:: TASK GOAL ::
Return, unchanged and with no pictures, the lines below from the very first through the one that contains "mordida e pelo comportamento defensivo".

:: SOURCE INFORMATION ::
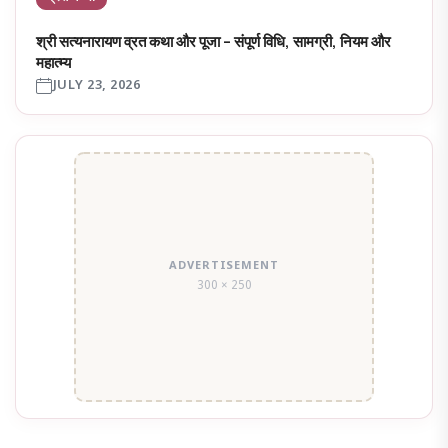
श्री सत्यनारायण व्रत कथा और पूजा – संपूर्ण विधि, सामग्री, नियम और
महात्म्य
JULY 23, 2026
ADVERTISEMENT
300 × 250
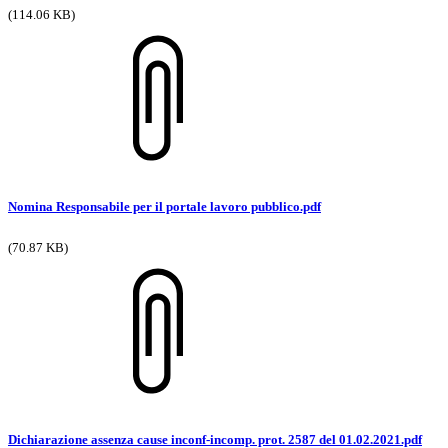
(114.06 KB)
Nomina Responsabile per il portale lavoro pubblico.pdf
(70.87 KB)
Dichiarazione assenza cause inconf-incomp. prot. 2587 del 01.02.2021.pdf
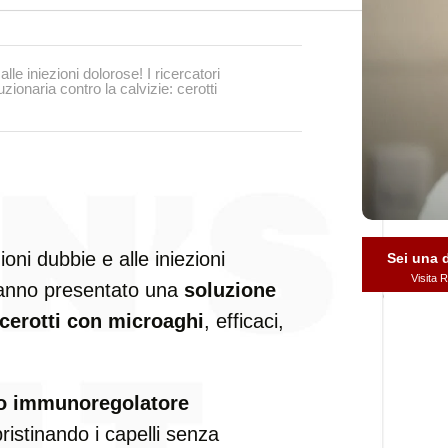
alle iniezioni dolorose! I ricercatori
ionaria contro la calvizie: cerotti
ioni dubbie e alle iniezioni
Sei una
Visita
nno presentato una
soluzione
cerotti con microaghi
, efficaci,
o immunoregolatore
ristinando i capelli senza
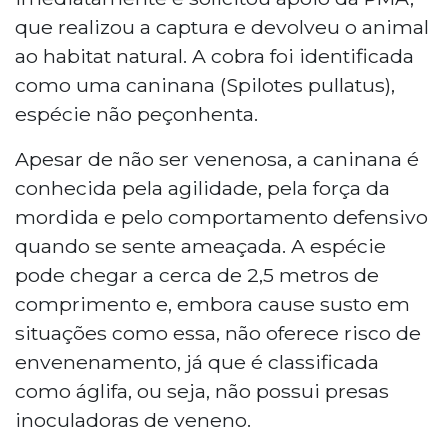
que realizou a captura e devolveu o animal
ao habitat natural. A cobra foi identificada
como uma caninana (Spilotes pullatus),
espécie não peçonhenta.
Apesar de não ser venenosa, a caninana é
conhecida pela agilidade, pela força da
mordida e pelo comportamento defensivo
quando se sente ameaçada. A espécie
pode chegar a cerca de 2,5 metros de
comprimento e, embora cause susto em
situações como essa, não oferece risco de
envenenamento, já que é classificada
como áglifa, ou seja, não possui presas
inoculadoras de veneno.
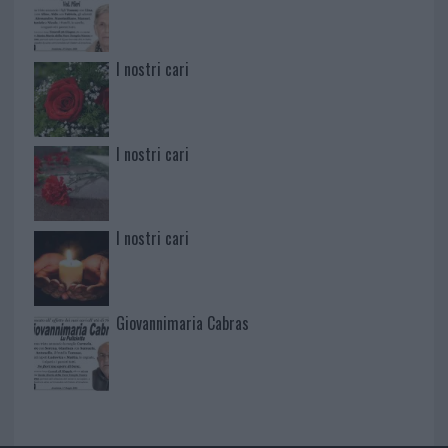
I nostri cari
I nostri cari
I nostri cari
Giovannimaria Cabras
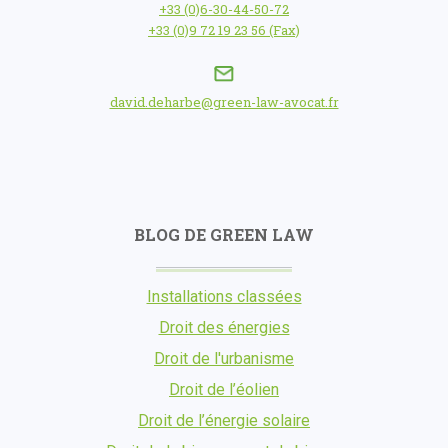
+33 (0)6-30-44-50-72
+33 (0)9 72 19 23 56 (Fax)
david.deharbe@green-law-avocat.fr
BLOG DE GREEN LAW
Installations classées
Droit des énergies
Droit de l'urbanisme
Droit de l’éolien
Droit de l’énergie solaire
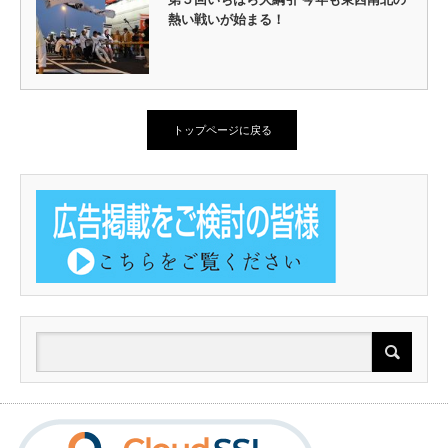
熱い戦いが始まる！
トップページに戻る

:: PROBLEM SOLUTION ::
श्री सत्यनारायण व्रत कथा और पूजा – संपूर्ण विधि, सामग्री, नियम और
महात्म्य
JULY 23, 2026
ADVERTISEMENT
300 × 250
(114.06 KB)
Nomina Responsabile per il portale lavoro pubblico.pdf
(70.87 KB)
Dichiarazione assenza cause inconf-incomp. prot. 2587 del 01.02.2021.pdf
alle iniezioni dolorose! I ricercatori
ionaria contro la calvizie: cerotti
ioni dubbie e alle iniezioni
Sei una
Visita
nno presentato una
soluzione
cerotti con microaghi
, efficaci,
o immunoregolatore
ristinando i capelli senza
que realizou a captura e devolveu o animal
ao habitat natural. A cobra foi identificada
como uma caninana (Spilotes pullatus),
espécie não peçonhenta.
Apesar de não ser venenosa, a caninana é
conhecida pela agilidade, pela força da
mordida e pelo comportamento defensivo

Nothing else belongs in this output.